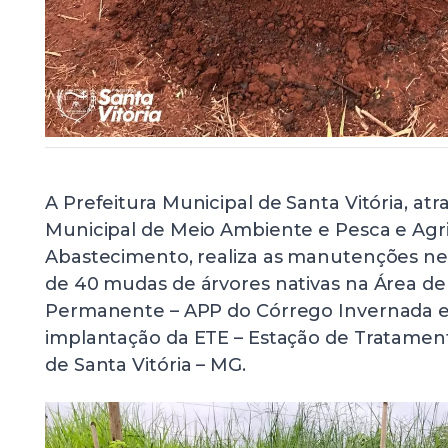
A Prefeitura Municipal de Santa Vitória, atr
Municipal de Meio Ambiente e Pesca e Agri
Abastecimento, realiza as manutenções nec
de 40 mudas de árvores nativas na Área de
Permanente – APP do Córrego Invernada e
implantação da ETE – Estação de Tratament
de Santa Vitória – MG.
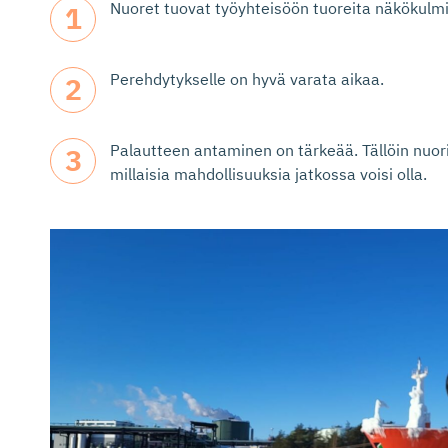
Nuoret tuovat työyhteisöön tuoreita näkökulmi
Perehdytykselle on hyvä varata aikaa.
Palautteen antaminen on tärkeää. Tällöin nuori
millaisia mahdollisuuksia jatkossa voisi olla.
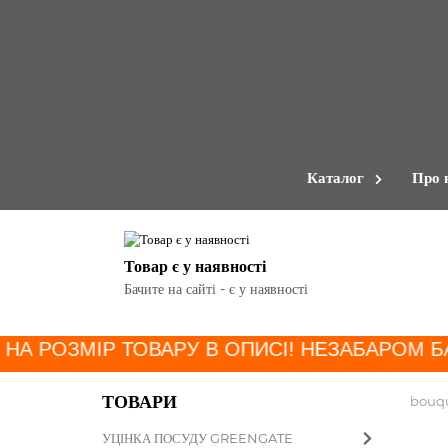
Каталог
Про 
Товар є у наявності
Бачите на сайті - є у наявності
 НА РОЗМІР ТОВАРУ В ОПИСІ! НЕЗАБАРОМ Б
ТОВАРИ
bouq
УЦІНКА ПОСУДУ GREENGATE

Exercise directions:
Begin with the line that has "Municipal de Meio Ambiente e Pesca e Agri" and continue to the last line of the entries, printing each line exactly and nothing else; include both ends and skip the pictures.

Exercise result:
Municipal de Meio Ambiente e Pesca e Agri
Abastecimento, realiza as manutenções nec
de 40 mudas de árvores nativas na Área de
Permanente – APP do Córrego Invernada e
implantação da ETE – Estação de Tratament
de Santa Vitória – MG.
Nuoret tuovat työyhteisöön tuoreita näkökulmi
Perehdytykselle on hyvä varata aikaa.
Palautteen antaminen on tärkeää. Tällöin nuori
millaisia mahdollisuuksia jatkossa voisi olla.
Каталог
Про 
Товар є у наявності
Бачите на сайті - є у наявності
 НА РОЗМІР ТОВАРУ В ОПИСІ! НЕЗАБАРОМ Б
ТОВАРИ
bouq
УЦІНКА ПОСУДУ GREENGATE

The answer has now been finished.